My personal belief is that the statement at the top of this comment is true; that the major players in the conspiracy include Friedman and Greenspan; that among the tools used were monetary policy and tax/fiscal policy.

But I am in no way equipped to prove it to Wilkinson's satisfaction. And I also believe that some of the accepted wisdom of economists, for instance, Friedman's seminal paper on inflation and unemployment, increase the difficulty of making the case.

Posted by: bob mcmanus | Nov 29, 2006 3:19:29 PM

Hell, Friedman's paper on "Positive economics" purt near makes discussion impossible. Any refutation of a model is a good thing, improves the model, and doesn't matter anyway, since a model is "proved" by its usefulness. Economists are a trip.

Posted by: bob mcmanus | Nov 29, 2006 3:24:52 PM

Have you ever actually read Piketty and Saez? They believe the prime mover was post-war tax policy.

Posted by: Ezra | Nov 29, 2006 3:36:54 PM

Meanwhile, I literally don't understand the resistance to this point. You can't possibly believe wealthy and powerful elites don't try to "maximize their utility" within the system, can you? That this is all natural law stuff, and nobody is working to influence public policy in order to grab more of the pie?

Meanwhile, here's Saez:

"A second view [he just dismissed SBTC] claims that impediments to free markets due to labor market regulations, unions, or social norms regarding pay inequality, can keep executive pay below market. Such impediments have been largely removed in the United
States but still exist in Europe or Japan, explaining the trends."

That's manipulation by political elites. So, by the way, are labor unions political manipulation with a different end. But to pretend this stuff is natural rather than intentional is absurd.

Posted by: Ezra | Nov 29, 2006 3:42:41 PM

Meanwhile, here's Gorden and Dew-Becker:

"We argue that economists in their
explanations of growing income inequality have placed too much emphasis on “skill-biased
technical change” and too little attention to the “economics of superstars,” i.e., the pure rents
earned by the top CEOs, sports starts, and entertainment stars. This source of divergence at the
top, combined with the role of deunionization, immigration, and free trade in pushing down
incomes at the bottom, have led to the wide divergence between the growth rates of
productivity, average compensation, and median compensation."

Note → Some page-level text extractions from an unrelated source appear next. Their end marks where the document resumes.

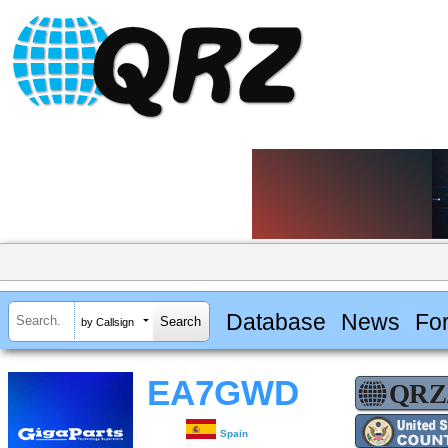
Database
News
Fo
by Callsign
EA7GWD
Spain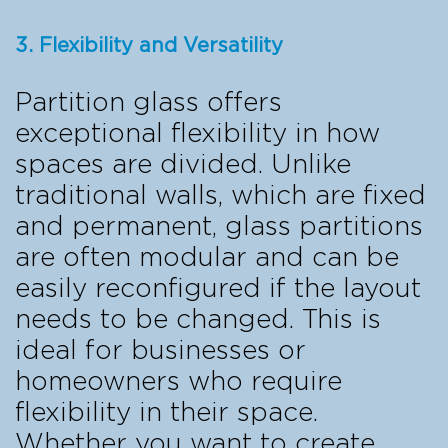
3. Flexibility and Versatility
Partition glass offers
exceptional flexibility in how
spaces are divided. Unlike
traditional walls, which are fixed
and permanent, glass partitions
are often modular and can be
easily reconfigured if the layout
needs to be changed. This is
ideal for businesses or
homeowners who require
flexibility in their space.
Whether you want to create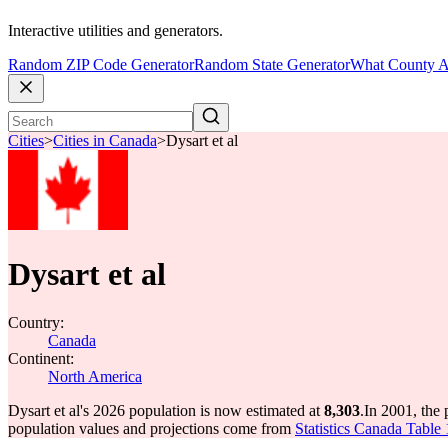
Interactive utilities and generators.
Random ZIP Code Generator
Random State Generator
What County A
Cities
>
Cities in Canada
>
Dysart et al
Dysart et al
Country:
Canada
Continent:
North America
Dysart et al's 2026 population is now estimated at
8,303
.
In 2001, the 
population values and projections come from
Statistics Canada Table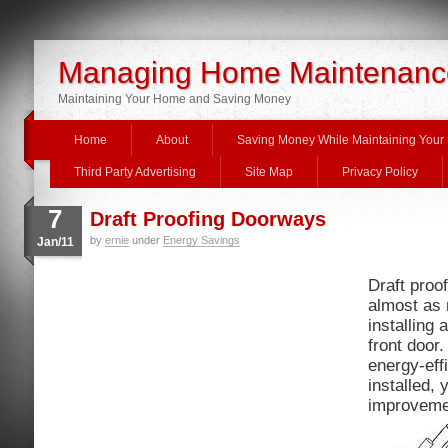
Managing Home Maintenanc
Maintaining Your Home and Saving Money
Home
About
Saving Money While Maintaining You
Third Party Advertising
Site Map
Privacy Policy
7
Draft Proofing Doorways
by
ernie
under
Energy Savings
Jan/11
Draft proo
almost as 
installing 
front door.
energy-effi
installed, 
improvemen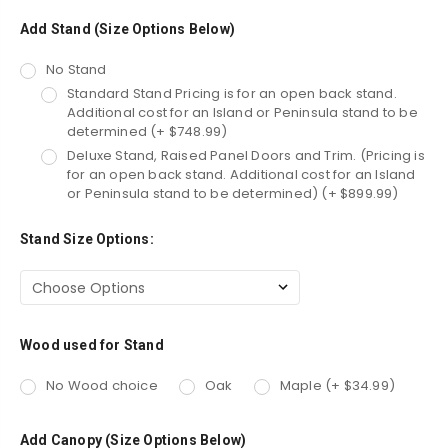
Add Stand (Size Options Below)
No Stand
Standard Stand Pricing is for an open back stand.
Additional cost for an Island or Peninsula stand to be
determined (+ $748.99)
Deluxe Stand, Raised Panel Doors and Trim. (Pricing is
for an open back stand. Additional cost for an Island
or Peninsula stand to be determined) (+ $899.99)
Stand Size Options:
Wood used for Stand
No Wood choice
Oak
Maple (+ $34.99)
Add Canopy (Size Options Below)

It's fun to accuse me of not reading studies, but the reason I used these two is they both place great emphasis on the roles of deunionization, trade, and tax policy. Say what you will about the merits of the operative legislation, but to suggest that political elites haven't had a hand in the process is absurd.

Posted by: Ezra | Nov 29, 2006 3:47:21 PM

no you are wrong because only serious economists understand self interest.

Posted by: akaison | Nov 29, 2006 3:50:14 PM

look at David Cay Johnston's book, Perfectly Legal, for a good take on how elites- the super rich- rig the system for their own benefit.

Posted by: dale | Nov 29, 2006 4:02:08 PM

Look at Marx's Capital. I know, I know. But his points about how capitalism (and the political econmists who study it) hides political domination behind seemingly objective, almost nature-like, economic relations is important, relevant, and largely true.

Posted by: dale | Nov 29, 2006 4:26:09 PM

I think James Galbraith's Created Unequal: The Crisis in American Pay (1998) is a good book by an economist. And this book shows how political manipulations by elites have contributed to the increased inequality in wages in the U.S.A. Since publication of this book, Galbraith has also looked at other countries.

Posted by: Robert | Nov 29, 2006 5:22:17 PM

Ezra, Political elites have a huge amount to to do with policy, of course. And many of them agree with you about policy! But you started out talking about "wealthy elites," which I took to mean "rich people" or, as a I put it "economic elites." As it turns out, lots of those people agree with you about policy too!

Your burden is to provide evidence that the explanations for things like deunionization, immigration, and trade aren't mostly due to some combination of aggregated decentralized choices in response to dynamically shifting incentives and the general atmosphere of democratc opinion, but are instead due to certain segments of the income distribution successfully pushing through policies intended to benefit them.

In the passage you note, P&S says "these impediments have been removed." They don't say by whom, and don't conjecture. Are you suggesting that, say, American "social norms" about CEO pay are due to some kind of manipulation by the rich? American labor regs were never as strict as Japan & Europe's, and unions have been eroding without much change in policy. What's the story?

In the G&D-B passage, the mention supertar markets and later mention that this has to do with the advance of mass media technology. Clearly a decentralized affair.

In the unlikely event your favored story about mechanisms is true, you'd still need to show that those policies aren't in the public interest, or that they have unjust distributional consequences.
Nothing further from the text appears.